Hmmm, thinking that the Sonoff was getting a steady (albeit weaker) signal because of being line-of-sight, I used an extension power cord to move Tradfri 03 to where the Sonoff was (line of sight 5m), and bumped the Sonoff a bit further away … and this is the result
OK, setting “Consider mains powered devices unavailable after” to 1 hour (3600 seconds) has had a noticable improvement - the Tradfri repeaters now seem to be “unavailable” for 1 hour, but still sticking to their 4 hour cycle.
Doh !! Having my HA server and zigbee coordinator located in my study (second bedroom) means that the link between coordinator and living room (where most zigbee devices are located) is critical to the entire network. Doesn’t matter how good the rest of the mesh is, if messages are struggling to get to/from the coordinator, or all the traffic is causing a bottleneck on one link.
So I have now installed proxmox and HA on an OptiPlex 7050 micro PC, restored HA backup on to it, and relocated it to the living room nearly centre of my little apartment. A couple of repeaters are already in obvious locations and I now have 3 more repeaters to place where they should make a good mesh.
I’m curious that this topic has been viewed 135 in 3 weeks … but no replies except me adding more info.

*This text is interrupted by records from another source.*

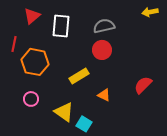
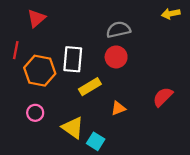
white rectangle: (61, 26) -> (73, 59), moved
orange triangle: (104, 95) -> (118, 108), turned -48

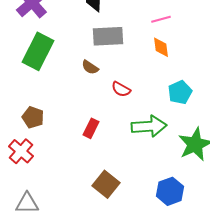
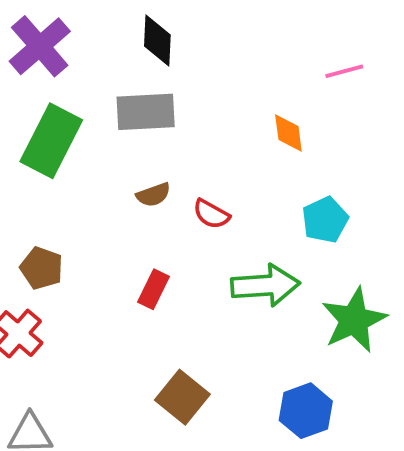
pink line: (161, 19) -> (344, 71), moved
gray rectangle: (108, 36) -> (146, 112), moved
brown semicircle: (90, 67) -> (153, 195), moved, turned -54

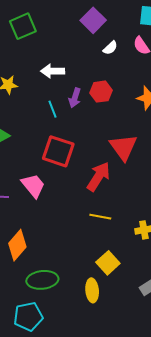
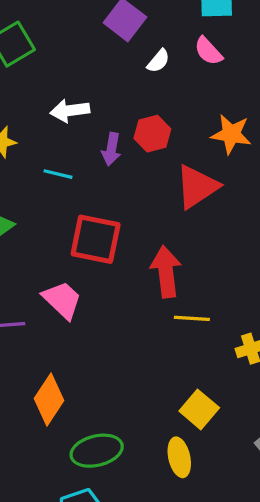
cyan line: (52, 109) -> (58, 174), moved, turned -48
red triangle: (123, 147) -> (197, 187), moved, turned 40
red arrow: (98, 177) -> (166, 272), turned -32
yellow line: (100, 217) -> (192, 318), moved

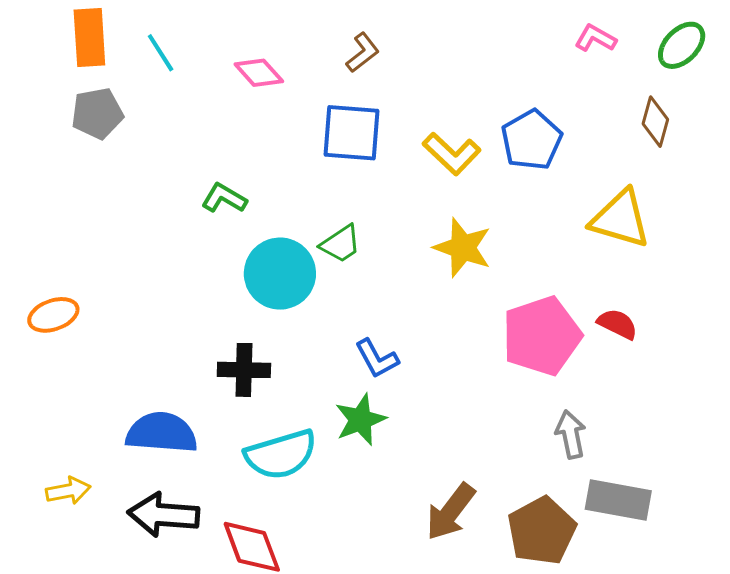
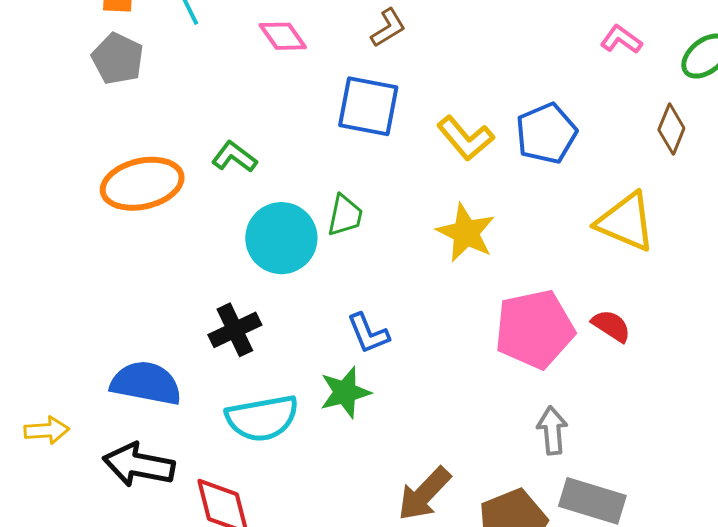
gray pentagon: (97, 113) -> (118, 59), turned 30
green trapezoid: (341, 244) -> (345, 215), turned -51
orange ellipse: (53, 315) -> (142, 184), moved, size x1.6
black cross: (244, 370) -> (235, 330), turned -33

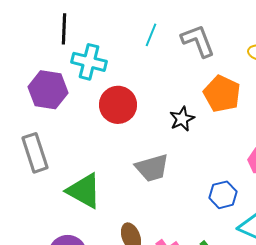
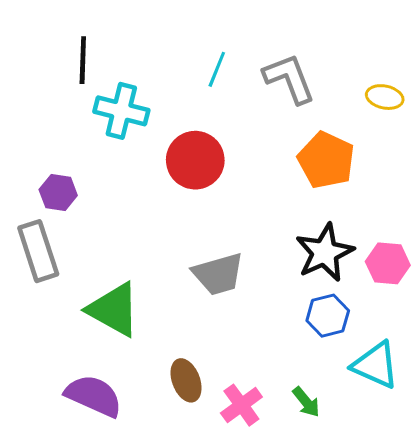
purple hexagon: (48, 90) -> (58, 192), moved, size x0.6
red circle: (118, 105) -> (195, 160), moved
black star: (182, 119) -> (325, 253), moved, size x1.5

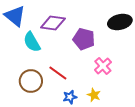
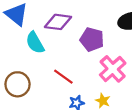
pink cross: (103, 66) -> (113, 69), size x1.4
brown circle: (31, 81) -> (18, 84), moved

Does this mean that I am the only person this is happening for, and no-one has any suggestions ?
Or that no-one is looking at LQI ? This seems surprising given the number of posts about device unavailability in zigbee
The changes I made above have certainly improved the situation, but all my Tradfri signal repeaters and light bulb still go unavailable at the same time, and show as back online at the same time. My Sonoff repeater does not show this behaviour.
I haven’t had any issues with my network(s), but when I look at my two repeaters I see that they have no RSSI or LQI information for extended periods of time. I haven’t noticed (or known how to check) if that is causing any problems, though.
I farted around with ZHA for a long time trying to better understand it and how to monitor it. You too have spent a lot of time trying to analyze the LQI and connections between devices with what appears to be net ‘little’ success for amount of effort. To some extent I feel bad, however my path and recommendation to you was to relatively slowly move to Zigbee2MQTT. Happy place relative to ZHA. If I understand your setup, you too have Proxmox, it is pretty easy to stand up a Debian VM running Docker and install Z2M (and if needed a Mosquitto MQTT server). Buy another TI 26xx based coordinator dongle and add one or two devices and monitor this for a while (including one of your Ikea routers) (sorry to be pedantic, however there is no such thing as a ‘repeater’ in Zigbee, the Ikea devices are acting as routers. To really understand mesh networking, it is important to grok the distinction. )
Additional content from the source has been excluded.